La cercanía de la Navidad -aun con sus excesos comerciales- pone de manifiesto la nostalgia de Dios y de vida sobrenatural que los seres humanos buscamos. Corremos, compramos, gastamos. Incluso, se puede desdibujar que esa gran alegría del 25 de diciembre es por el nacimiento del Hijo de Dios, del Niño Dios. Pero cuando llega la Noche Buena, cesan las correrías y se instala la alegría de estar con los nuestros: es el tiempo de la familia, participación en la vida de la Sagrada Familia.

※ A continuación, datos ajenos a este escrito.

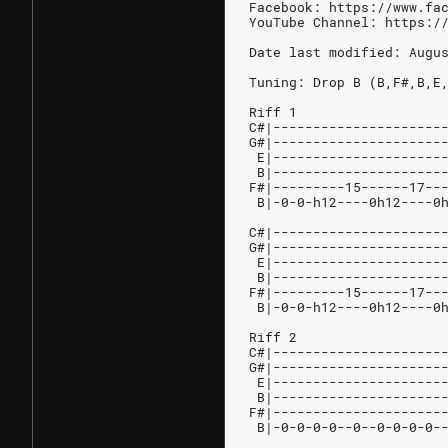
Facebook: https://www.fa
YouTube Channel: https:/
Date last modified: Augu
Tuning: Drop B (B,F#,B,E
Riff 1
C#|---------------------
G#|---------------------
 E|---------------------
 B|---------------------
F#|---------15------17--
 B|-0-0-h12----0h12----0
C#|---------------------
G#|---------------------
 E|---------------------
 B|---------------------
F#|---------15------17--
 B|-0-0-h12----0h12----0
Riff 2
C#|---------------------
G#|---------------------
 E|---------------------
 B|---------------------
F#|---------------------
 B|-0-0-0-0--0--0-0-0-0-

El Amor se hace Niño y reverdece en cada uno de nosotros el amor. Dice nuestra autora: “la mayoría de la gente conoce la auténtica maravilla que supone enamorarse. Cómo no solo se renueva todo lo que cabe en el cielo y la tierra, sino que también se hace nuevo el amante mismo. Literalmente es como la savia que, subiendo por el árbol, genera nuevos brotes de vida. La capacidad de alegría se duplica, la percepción de la belleza se agudiza, el poder de hacer y disfrutar del trabajo creativo se incrementa sin medida. El corazón se ensancha, hay una mayor simpatía, más calor que antes”. Un amor a flor de piel en la Navidad y, asimismo, un amor para todas las estaciones del año, también para los inviernos del alma. Un corazón enamorado, dice Houselander, “verá el mundo con asombro y reverencia, será consciente de que las privaciones, el dolor y el cansancio del cuerpo son oración, pero que también están los placeres y trabajos del cuerpo. Cuerpo y alma juntos dan gloria a Dios. Cuanto más aguda sea la capacidad de sufrir y alegrarse, mayor la santidad”. Alegrías, dolores componen el claroscuro de la biografía humana.

Cristo en el Belén, Cristo en la Cruz, Cristo Resucitado y su Madre Santísima al lado suyo en la humildad del pesebre, en el camino de la Pasión y en la Gloria de su Hijo.